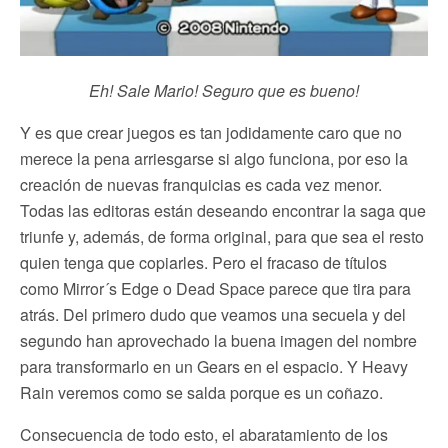
Eh! Sale Mario! Seguro que es bueno!
Y es que crear juegos es tan jodidamente caro que no
merece la pena arriesgarse si algo funciona, por eso la
creación de nuevas franquicias es cada vez menor.
Todas las editoras están deseando encontrar la saga que
triunfe y, además, de forma original, para que sea el resto
quien tenga que copiarles. Pero el fracaso de títulos
como Mirror´s Edge o Dead Space parece que tira para
atrás. Del primero dudo que veamos una secuela y del
segundo han aprovechado la buena imagen del nombre
para transformarlo en un Gears en el espacio. Y Heavy
Rain veremos como se salda porque es un coñazo.
Consecuencia de todo esto, el abaratamiento de los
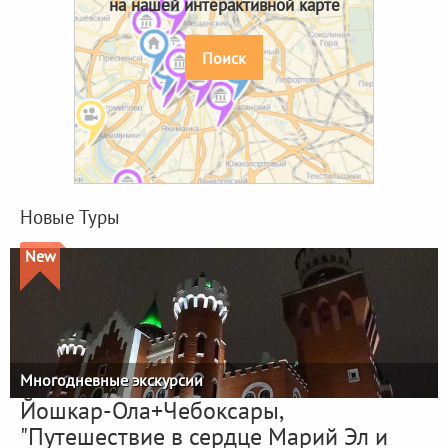
на нашей интерактивной карте
Поиск
Новые Туры
New
Многодневные экскурсии
Йошкар-Ола+Чебоксары,
"Путешествие в сердце Марий Эл и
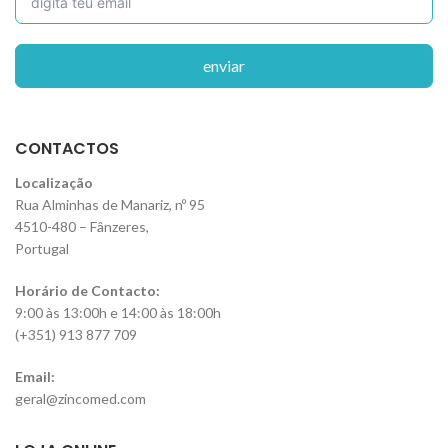
enviar
CONTACTOS
Localização
Rua Alminhas de Manariz, nº 95
4510-480 – Fânzeres,
Portugal
Horário de Contacto:
9:00 às 13:00h e 14:00 às 18:00h
(+351) 913 877 709
Email:
geral@zincomed.com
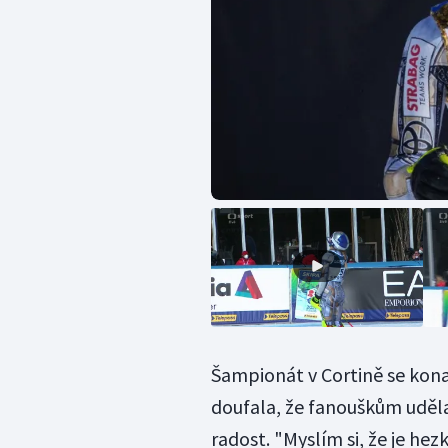
Šampionát v Cortině se kona
doufala, že fanouškům uděla
radost. "Myslím si, že je he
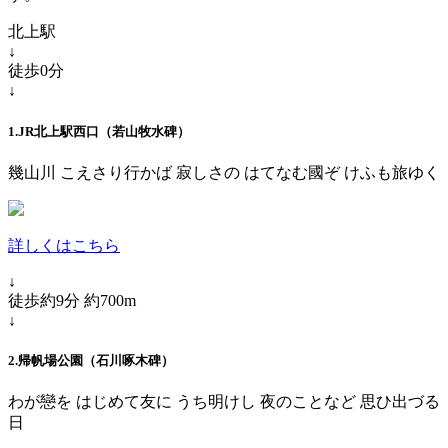
北上駅
↓
徒歩0分
↓
1.JR北上駅西口（若山牧水碑）
幾山川 こえさり行かば 寂しさの はてなむ國ぞ けふも旅ゆく
詳しくはこちら
↓
徒歩約9分 約700m
↓
2.帰帆場公園（石川啄木碑）
わが戀を はじめて友に うち明けし 夜のことなど 思ひ出づる
日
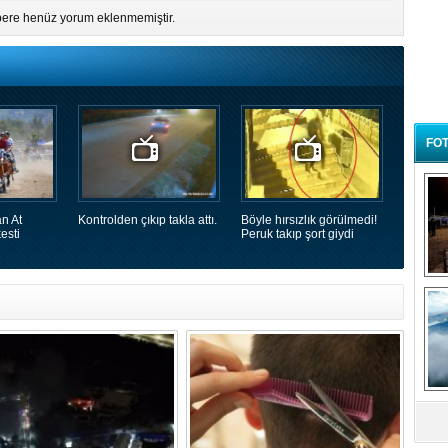
ere henüz yorum eklenmemiştir.
FOT
n At
Kontrolden çıkıp takla attı.
Böyle hırsızlık görülmedi!
esti
Peruk takıp şort giydi
B
t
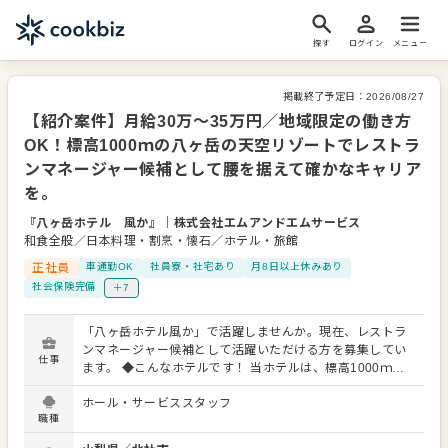
探す
ログイン
メニュー
掲載終了予定日：
2026/08/27
【紹介案件】月給30万～35万円／地域限定の働き方
OK！標高1000ｍの八ヶ岳の天空リゾートでレストラ
ンマネージャー候補として腰を据えて確かなキャリア
を。
『八ヶ岳ホテル 風か』
｜
株式会社エムアンドエムサービス
和食全般／日本料理・割烹・懐石／ホテル・旅館
正社員
車通勤OK
社員寮・社宅あり
月8日以上休みあり
社会保険完備
＋7
「八ヶ岳ホテル風か」で活躍しませんか。現在、レストラ
ンマネージャー候補として活躍いただける方を募集してい
仕事
ます。 ◆こんなホテルです！ 当ホテルは、標高1000ｍの
天空リゾート、自然豊かな八ヶ岳にあるホテルです。ご滞
ホール・サービススタッフ
在は基本オールインクルーシブで自由で快適なステイをお
職種
楽しみいただいています。 具体的な業務は、席へのご案内
や予約確認、お料理の配膳・説明、下膳、衛生管理、在庫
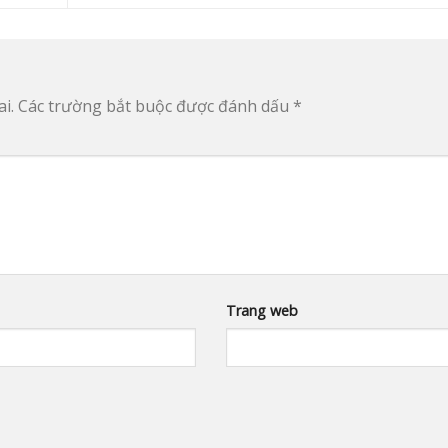
i.
Các trường bắt buộc được đánh dấu
*
Trang web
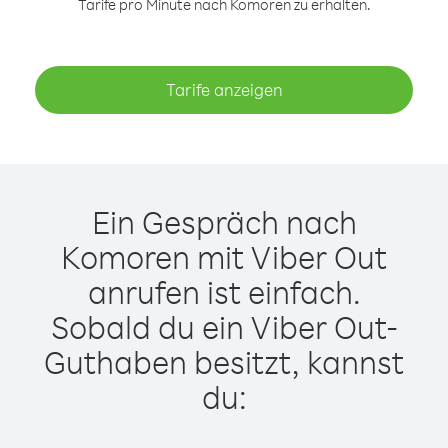
Tarife pro Minute nach Komoren zu erhalten.
Tarife anzeigen
Ein Gespräch nach
Komoren mit Viber Out
anrufen ist einfach.
Sobald du ein Viber Out-
Guthaben besitzt, kannst
du:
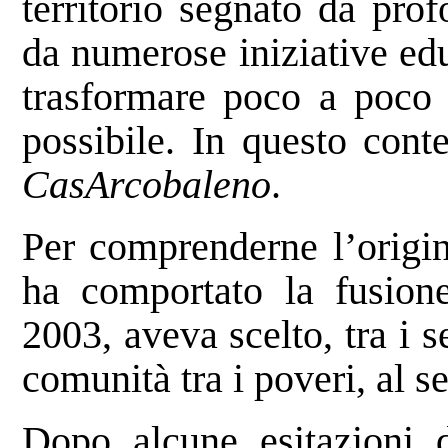
territorio segnato da pro
da numerose iniziative edu
trasformare poco a poco
possibile. In questo cont
CasArcobaleno
.
Per comprenderne l’origine
ha comportato la fusione 
2003, aveva scelto, tra i 
comunità tra i poveri, al 
Dopo alcune esitazioni 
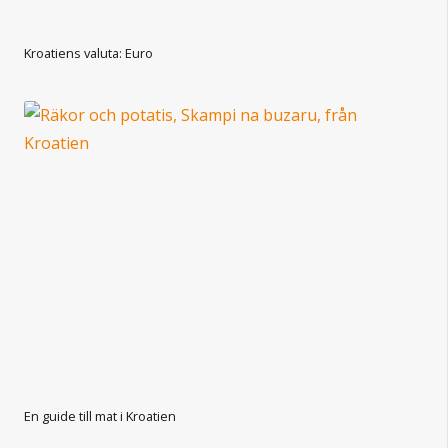
Kroatiens valuta: Euro
En guide till mat i Kroatien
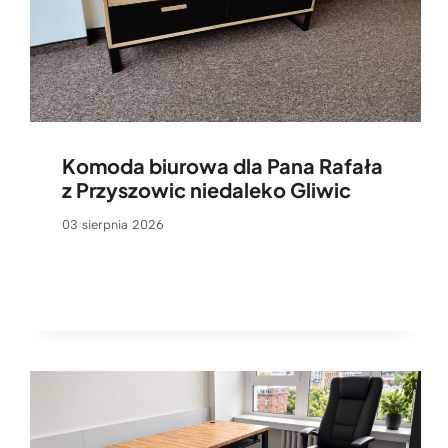
Komoda biurowa dla Pana Rafała
z Przyszowic niedaleko Gliwic
03 sierpnia 2026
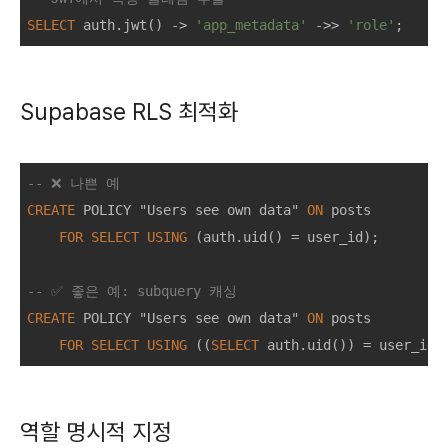
SELECT
 auth.jwt() 
-
>
'app_metadata'
-
>>
'role'
Supabase RLS 최적화
-- ❌ 나쁜 예
CREATE
 POLICY "Users see own data" 
ON
 posts

FOR
SELECT
USING
 (auth.uid() 
=
 user_id);

-- ✅ 좋은 예: subquery 캐싱
CREATE
 POLICY "Users see own data" 
ON
 posts

FOR
SELECT
USING
 ((
SELECT
 auth.uid()) 
=
역할 명시적 지정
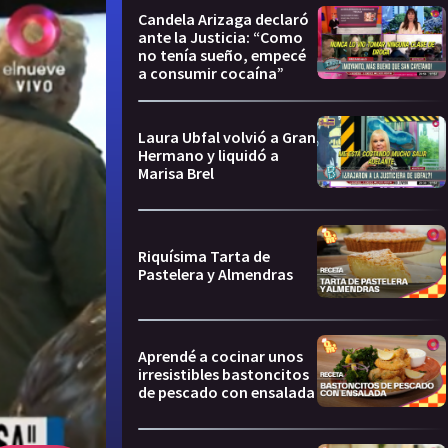
Candela Arizaga declaró
ante la Justicia: “Como
no tenía sueño, empecé
a consumir cocaína”
Laura Ubfal volvió a Gran
Hermano y liquidó a
Marisa Brel
Riquísima Tarta de
Pastelera y Almendras
Aprendé a cocinar unos
irresistibles bastoncitos
de pescado con ensalada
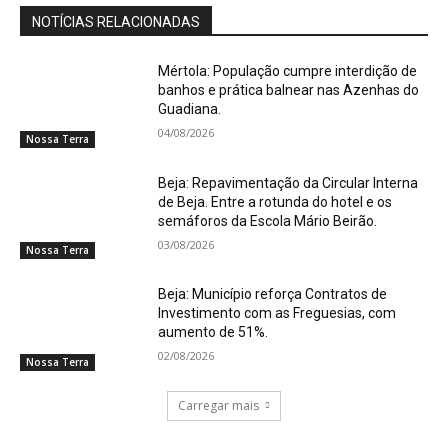
NOTÍCIAS RELACIONADAS
Mértola: População cumpre interdição de
banhos e prática balnear nas Azenhas do
Guadiana.
04/08/2026
Nossa Terra
Beja: Repavimentação da Circular Interna
de Beja. Entre a rotunda do hotel e os
semáforos da Escola Mário Beirão.
03/08/2026
Nossa Terra
Beja: Município reforça Contratos de
Investimento com as Freguesias, com
aumento de 51%.
02/08/2026
Nossa Terra
Carregar mais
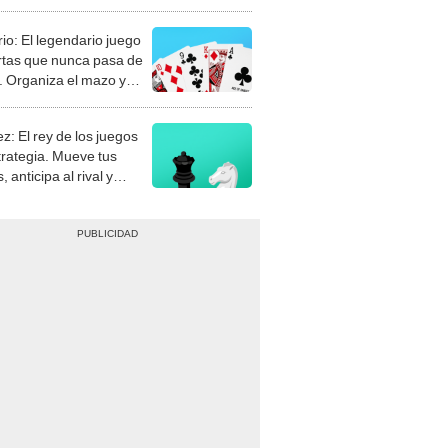
rio: El legendario juego
rtas que nunca pasa de
 Organiza el mazo y
stra tu habilidad.
z: El rey de los juegos
trategia. Mueve tus
, anticipa al rival y
gue el jaque mate.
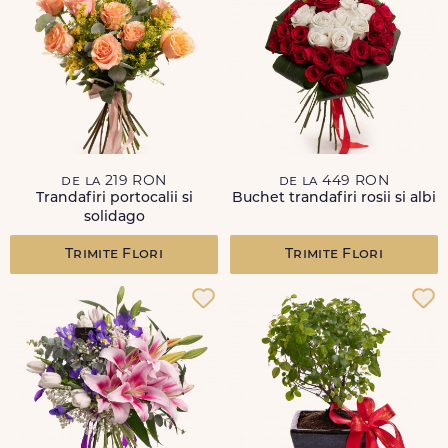
de la 219 RON
de la 449 RON
Trandafiri portocalii si
Buchet trandafiri rosii si albi
solidago
Trimite Flori
Trimite Flori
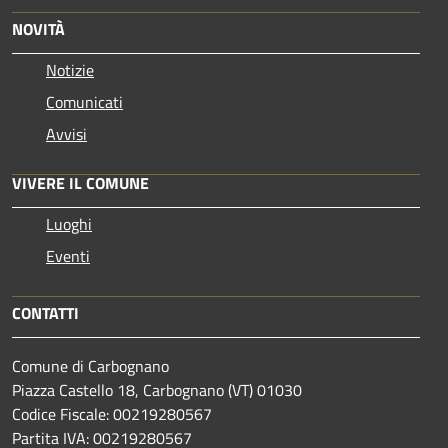
NOVITÀ
Notizie
Comunicati
Avvisi
VIVERE IL COMUNE
Luoghi
Eventi
CONTATTI
Comune di Carbognano
Piazza Castello 18, Carbognano (VT) 01030
Codice Fiscale: 00219280567
Partita IVA: 00219280567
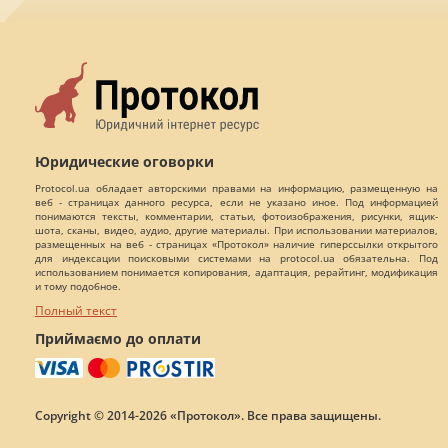
Юридические оговорки
Protocol.ua обладает авторскими правами на информацию, размещенную на
веб - страницах данного ресурса, если не указано иное. Под информацией
понимаются тексты, комментарии, статьи, фотоизображения, рисунки, ящик-
шота, сканы, видео, аудио, другие материалы. При использовании материалов,
размещенных на веб - страницах «Протокол» наличие гиперссылки открытого
для индексации поисковыми системами на protocol.ua обязательна. Под
использованием понимается копирования, адаптация, рерайтинг, модификация
и тому подобное.
Полный текст
Приймаємо до оплати
Copyright © 2014-2026 «Протокол». Все права защищены.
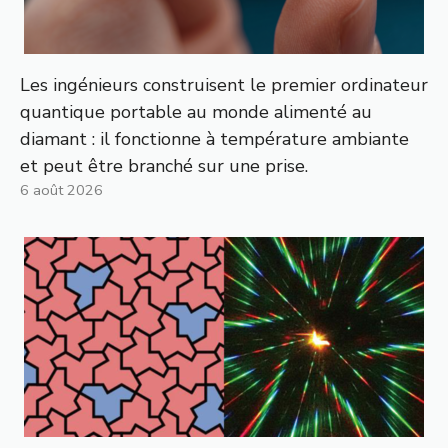
Les ingénieurs construisent le premier ordinateur
quantique portable au monde alimenté au
diamant : il fonctionne à température ambiante
et peut être branché sur une prise.
6 août 2026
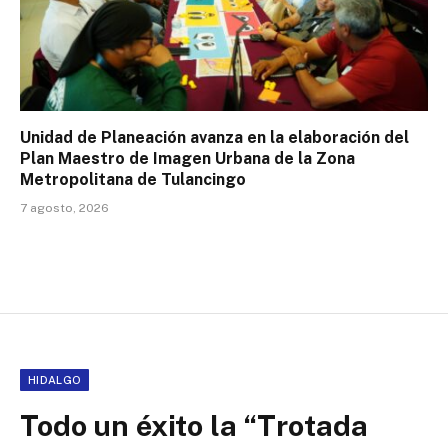
Unidad de Planeación avanza en la elaboración del
Plan Maestro de Imagen Urbana de la Zona
Metropolitana de Tulancingo
7 agosto, 2026
HIDALGO
Todo un éxito la “Trotada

### Exercise goal:
Report each line in the data above that holds the word "nach" by copying it.

### Solution for this problem:
Tarife pro Minute nach Komoren zu erhalten.
Ein Gespräch nach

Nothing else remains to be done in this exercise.